Como sempre, os dias que precedem o Dia Internacional da Mulher sempre me são cheios de trabalho. Atuando com projetos de empoderamento feminino desde 2009, acontece de surgir algum convite para participar em um evento com uma palestra, ou dar um depoimento sobre minha trajetória de vida, escrever algum artigo ou material para ser publicado no site da minha própria empresa.
Bem no meio deste trabalho que envolve pesquisa,
reflexão, análise de dados etc. para escrever este artigo em si, aconteceu um
fato na minha própria casa que me fez questionar sobre a que tantas anda a
questão do empoderamento feminino e a tão sonhada igualdade ou ainda, equidade
de gêneros. Assim, mesmo sendo um exemplo simples da vida diária e da relação
de uma mãe com seus filhos, acredito que será bastante ilustrativo para a
reflexão que proponho aqui.
Primeiro, preciso fazer uma contextualização. Sou
engenheira agrônoma, empresária, professora. Fui casada por duas vezes e tive
dois filhos, hoje eles têm 22 e 17 anos e, como já comentei, a questão do
empoderamento feminino está na minha vida desde 2009, ou seja, realizando
projetos para promover o empoderamento feminino e buscando o meu próprio
empoderamento, tendo como lema “Mulheres apoiam Mulheres”!
Dentro deste cenário, é fato que meus dois filhos
homens desde muito pequenos também entraram em contato com este conceito, com
estas práxis da mulher buscar o seu lugar no mundo, desde muito pequenos. Eles,
mais do que ninguém, viram a minha luta para criá-los enquanto mãe solteira. Me
acompanharam nas mudanças de cidade em busca de melhores empregos e também
sabem quantas vezes tive que deixá-los com terceiros para cumprir com minhas
viagens a trabalho. Sabem das vezes que fiquei triste e desabafei sobre os
preconceitos e desafios que enfrentei pelo simples fato de ser mulher. Também
aprenderam sobre a necessidade de me ajudarem com os afazeres domésticos, uma
vez que nem sempre pude pagar uma pessoa para cuidar da casa. Aprenderam a
cozinhar a serem independentes e conhecendo o valor de uma mãe, mas,
principalmente, de uma mulher. Com tudo isso, acredito que tiveram uma educação
diferenciada onde a presença do feminino forte não era a exceção e onde
questões como simples sobre divisão de tarefas domésticas e a igualdade de
gênero era uma coisa clara e consumada. Mas, como se diz hoje em dia...

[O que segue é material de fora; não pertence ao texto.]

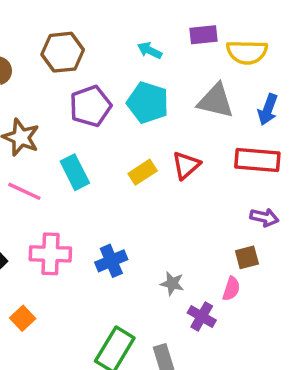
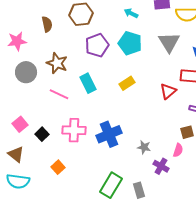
gray triangle: (216, 101) -> (169, 42), turned 45
red triangle: (186, 165) -> (168, 91), moved
blue cross: (111, 261) -> (109, 134), size x1.4

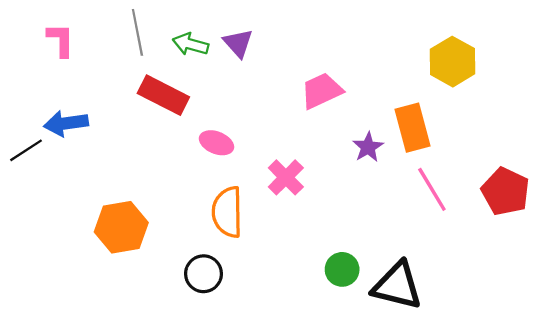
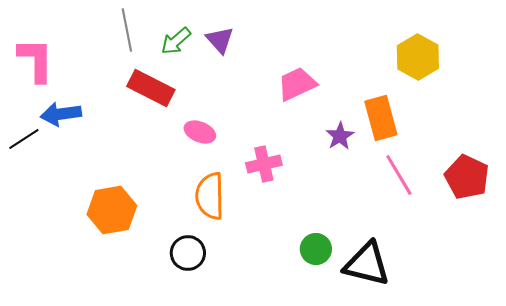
pink L-shape: (61, 40) -> (36, 60), moved, size x1.4
green arrow: (191, 44) -> (176, 41), turned -56
pink cross: (286, 177) -> (264, 164), turned 32

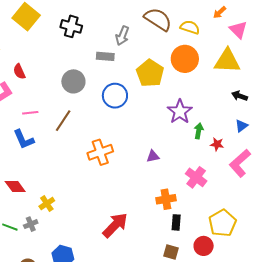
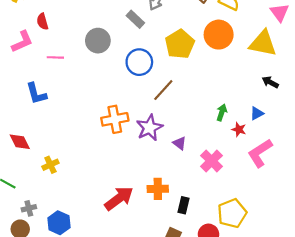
gray rectangle: (105, 56) -> (135, 19), turned 30
purple star: (180, 112) -> (149, 128), moved
pink line: (30, 113) -> (55, 57), moved
brown line: (63, 121) -> (163, 90), moved
blue triangle: (241, 126) -> (257, 113), moved
purple triangle: (153, 156) -> (180, 143), moved, turned 40
orange cross: (166, 199) -> (158, 189), moved
gray cross: (31, 224) -> (29, 208), moved

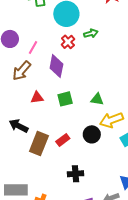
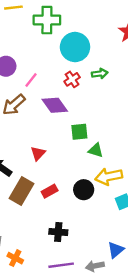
purple diamond: (56, 66) -> (55, 105), turned -55
red triangle: (37, 97) -> (38, 153), moved, turned -48
green square: (65, 99) -> (79, 132), moved

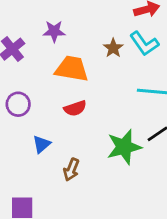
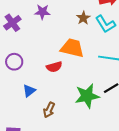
brown star: (113, 48) -> (83, 18), moved
orange trapezoid: (72, 69) -> (72, 48), moved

#soquenao e vocês entenderam o porquê.
Agora vamos ao fato em si. Trabalho com consultoria
para o agronegócio e com a pandemia fechei meu escritório e passei a trabalhar
home office e estou assim até hoje. Tento manter a minha rotina de trabalho
dentro do horário comercial, igual quando tinha o escritório. Entretanto, estou
em casa, isso significa que, quando tenho tempo, ainda cozinho e, quando estou
disposta, organizo a casa, coloco roupas para lavar etc. Recentemente meu filho
mais velho começou a trabalhar e hoje ele me enviou uma mensagem pelo WhatsApp
me pedindo que eu “arrumasse” as roupas dele que ainda estavam no varal (dos
modelos móveis), pois ele iria usar umas das camisas que estava lá. Como eu já
tinha tirado da máquina de lavar e colocado para secar, simplesmente peguei o
varal e levei para o quarto dele. Quando ele chegou na hora do almoço, foi até
o quarto e viu aquilo, ficou incrédulo. Só escutei ele gritando no quarto “não é
possível que você não teve a coragem de dobrar a minha roupa e colocar no
armário”, como se fosse a coisa mais absurda do mundo. E aí eu é
que fiquei completamente
chocada!
Não vou descrever toda a cena, que até seria cômica
se não fosse a revelação de uma verdade crua e dura para nós mulheres sobre a
questão de empoderamento e igualdade/ equidade de gênero: ainda temos séculos
pela frente para que estes conceitos de fato se concretizem.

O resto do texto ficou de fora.